(Dataset entries)

--- START ---

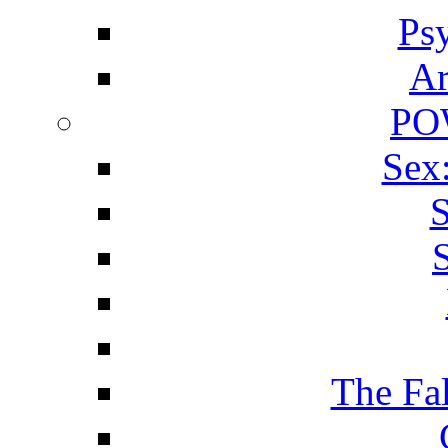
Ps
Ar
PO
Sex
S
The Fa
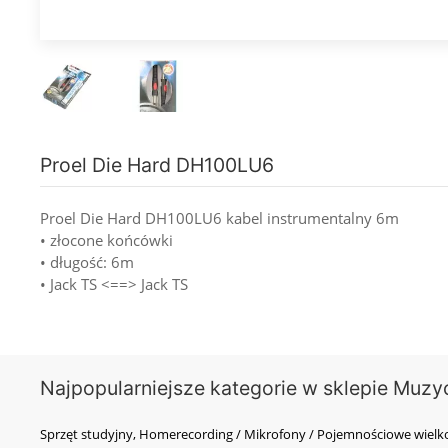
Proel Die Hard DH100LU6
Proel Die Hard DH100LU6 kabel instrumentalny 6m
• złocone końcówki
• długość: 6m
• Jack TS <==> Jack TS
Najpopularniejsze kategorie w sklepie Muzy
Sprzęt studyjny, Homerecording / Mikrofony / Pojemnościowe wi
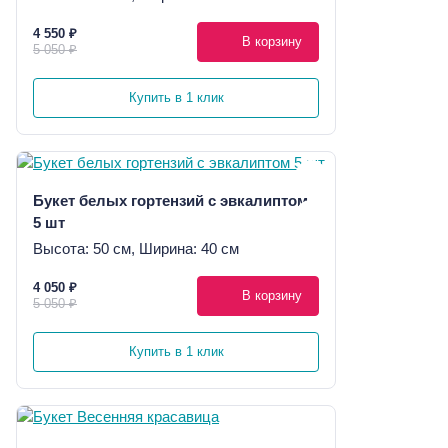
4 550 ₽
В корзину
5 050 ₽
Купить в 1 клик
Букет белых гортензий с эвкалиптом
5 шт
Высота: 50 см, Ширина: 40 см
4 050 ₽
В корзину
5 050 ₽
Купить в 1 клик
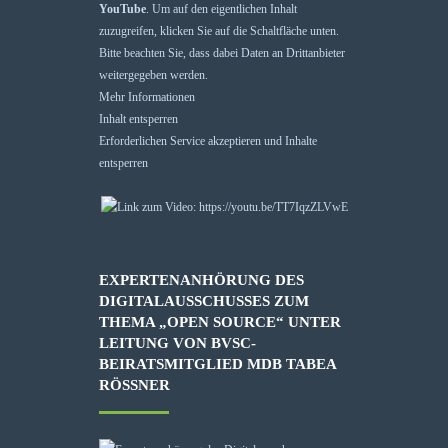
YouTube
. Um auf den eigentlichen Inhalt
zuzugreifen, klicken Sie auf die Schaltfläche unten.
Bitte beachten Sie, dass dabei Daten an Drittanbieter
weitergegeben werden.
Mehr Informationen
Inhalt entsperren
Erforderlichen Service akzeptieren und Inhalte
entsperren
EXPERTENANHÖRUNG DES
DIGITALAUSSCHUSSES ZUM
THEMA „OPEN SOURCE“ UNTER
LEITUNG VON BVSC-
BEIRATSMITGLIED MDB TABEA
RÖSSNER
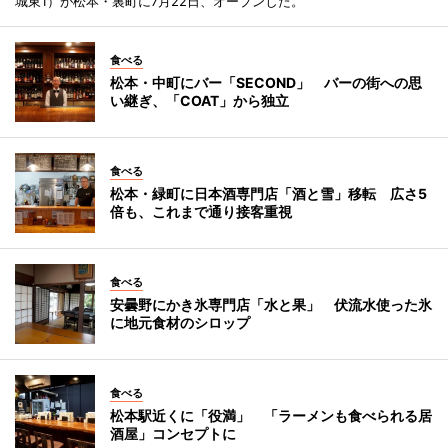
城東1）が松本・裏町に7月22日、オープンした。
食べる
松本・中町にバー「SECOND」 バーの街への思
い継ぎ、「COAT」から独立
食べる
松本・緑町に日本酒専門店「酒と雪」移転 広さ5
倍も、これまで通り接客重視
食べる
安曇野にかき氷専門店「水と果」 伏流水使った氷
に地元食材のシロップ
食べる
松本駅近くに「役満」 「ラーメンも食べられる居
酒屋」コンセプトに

--- END ---
--- START ---

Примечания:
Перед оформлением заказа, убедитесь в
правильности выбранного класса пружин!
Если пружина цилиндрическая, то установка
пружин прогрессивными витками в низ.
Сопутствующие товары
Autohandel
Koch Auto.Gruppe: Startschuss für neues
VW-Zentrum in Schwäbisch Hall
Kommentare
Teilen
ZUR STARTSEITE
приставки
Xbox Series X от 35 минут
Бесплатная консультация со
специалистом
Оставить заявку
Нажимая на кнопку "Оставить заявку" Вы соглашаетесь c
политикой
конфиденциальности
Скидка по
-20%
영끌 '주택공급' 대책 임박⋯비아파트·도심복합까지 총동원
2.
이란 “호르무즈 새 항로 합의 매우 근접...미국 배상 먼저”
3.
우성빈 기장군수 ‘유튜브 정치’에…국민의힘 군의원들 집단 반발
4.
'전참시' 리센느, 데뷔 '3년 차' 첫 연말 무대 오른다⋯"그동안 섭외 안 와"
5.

--- END ---

## Task description:
Each line above where the word "Оставить" occurs should be returned in full.

## Response below:
Оставить заявку
Нажимая на кнопку "Оставить заявку" Вы соглашаетесь c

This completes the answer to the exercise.